Pero esta crítica al nacionalismo se hace desde la razón y la realidad no es solo racional. El nacionalismo tiene impulso creador porque parte de una emoción primaria, de ahí nace su capacidad movilizadora. Esta emotividad de los que no pueden sentirse orgullosos de nada más que de su patria, es fácilmente canalizada por elocuentes oradores fomentando en su grey la mansa sensación de pertenecer a algo más grande que ellos mismos. En efecto, el nacionalismo no solo fortalece el sentimiento grupal sino también satisface la necesidad de sentido; hace que sus seguidores vivencien un sentido en una comunidad. Este sentimiento es probablemente el de mayor fuerza movilizadora en las masas, sobretodo si es incentivado por necesidades materiales adversas. La mayoría de los críticos del nacionalismos atacan la expresión política de esta ideología ignorando la fuente emocional de la que surge; tal crítica es insuficiente ya que por mucho que se combata esas expresiones concretas del sentimiento nacionalista o a sus líderes, las masas seguirán experimentando la necesidad de pertenecer a una comunidad de sentido.
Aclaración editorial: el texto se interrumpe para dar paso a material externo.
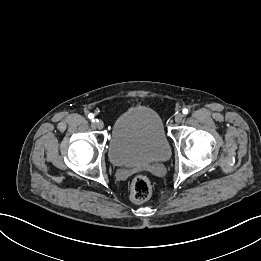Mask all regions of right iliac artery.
I'll list each match as a JSON object with an SVG mask.
<instances>
[{"label": "right iliac artery", "instance_id": "right-iliac-artery-1", "mask_svg": "<svg viewBox=\"0 0 261 261\" xmlns=\"http://www.w3.org/2000/svg\"><path fill=\"white\" fill-rule=\"evenodd\" d=\"M88 118L89 119H91L92 120V122H96L97 120H94L93 118H94V115L92 114V113H90L89 115H88Z\"/></svg>", "mask_w": 261, "mask_h": 261}]
</instances>
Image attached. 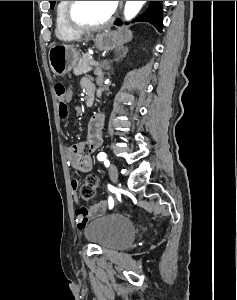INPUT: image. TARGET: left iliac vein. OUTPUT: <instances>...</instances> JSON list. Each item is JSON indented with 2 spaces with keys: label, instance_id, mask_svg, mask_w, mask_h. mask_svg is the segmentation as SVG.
Here are the masks:
<instances>
[{
  "label": "left iliac vein",
  "instance_id": "left-iliac-vein-1",
  "mask_svg": "<svg viewBox=\"0 0 237 300\" xmlns=\"http://www.w3.org/2000/svg\"><path fill=\"white\" fill-rule=\"evenodd\" d=\"M108 172H109L110 178L114 181V183H117V179H118L117 167L114 164H110Z\"/></svg>",
  "mask_w": 237,
  "mask_h": 300
}]
</instances>
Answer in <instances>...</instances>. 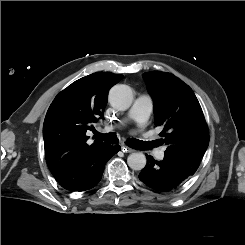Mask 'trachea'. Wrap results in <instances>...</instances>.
Masks as SVG:
<instances>
[{"label": "trachea", "instance_id": "1", "mask_svg": "<svg viewBox=\"0 0 245 245\" xmlns=\"http://www.w3.org/2000/svg\"><path fill=\"white\" fill-rule=\"evenodd\" d=\"M96 138H99L107 143L111 144H117L119 142V139L115 133H107V134H101L99 132H95ZM127 144L134 149L137 150H146L150 148L154 142H146L138 139H130L128 140Z\"/></svg>", "mask_w": 245, "mask_h": 245}]
</instances>
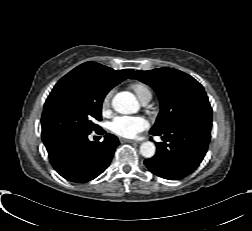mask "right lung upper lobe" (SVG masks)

El nacionalismo no es una moda pasajera, desde su revitalización a finales del siglo pasado no ha hecho más que acrecentar su poder. La antítesis que representa se opone a la tesis, igualmente parcial, de lo que se llamó globalización neoliberal. Lo característico de esta ideología que se opone a la esencia del nacionalismo es la pretensión de hacer confluir a los diferentes pueblos en el mercado económico mundial; pero el dinero no posee la fuerza emocional que sí tiene la identidad sentida, por tanto tal globalismo está condenado a fracasar, siempre será una planificación que no será sentida por las masas y ante la cual surgirán reacciones más o menos virulentas. Mientras que el nacionalismo fomenta la afirmación de la identidad nacional ya dada, el globalismo defiende la disolución de la identidad grupal en una identidad económica omniabarcante imposible de ser sentida. Del conflicto entre estas dos ideologías enfrentadas surgirá la síntesis necesaria para nuestro progreso, las acuciantes y profundas crisis que están por llegar propiciarán el siguiente movimiento dialéctico de nuestra historia. Por tanto cabe ver al nacionalismo como la antítesis necesaria frente a una tesis igualmente limitada, nuestro futuro no pasa por converger en la homogeneidad que representa el valor dinero, que es en esencia lo abstracto, sino que buscamos converger en la divergencia mediante la creación de nuevas comunidades de sentido y de identidades que no se agoten en la negatividad.